▸ **Assigned task**:
Your task is to retype, word for word, the lines from the start of the data through the line holding "Среди всех современных". Do not include the pictures.

[Data excerpts]

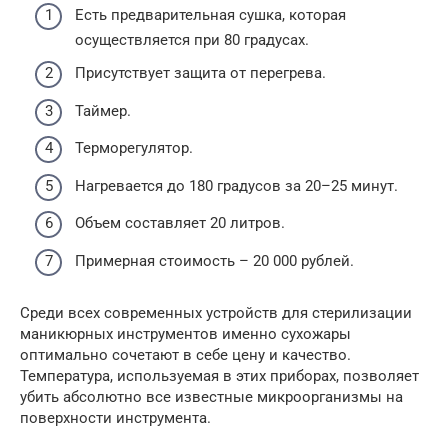
Есть предварительная сушка, которая
осуществляется при 80 градусах.
Присутствует защита от перегрева.
Таймер.
Терморегулятор.
Нагревается до 180 градусов за 20–25 минут.
Объем составляет 20 литров.
Примерная стоимость – 20 000 рублей.
Среди всех современных устройств для стерилизации
маникюрных инструментов именно сухожары
оптимально сочетают в себе цену и качество.
Температура, используемая в этих приборах, позволяет
убить абсолютно все известные микроорганизмы на
поверхности инструмента.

▸ **Solution to the problem**:
Есть предварительная сушка, которая
осуществляется при 80 градусах.
Присутствует защита от перегрева.
Таймер.
Терморегулятор.
Нагревается до 180 градусов за 20–25 минут.
Объем составляет 20 литров.
Примерная стоимость – 20 000 рублей.
Среди всех современных устройств для стерилизации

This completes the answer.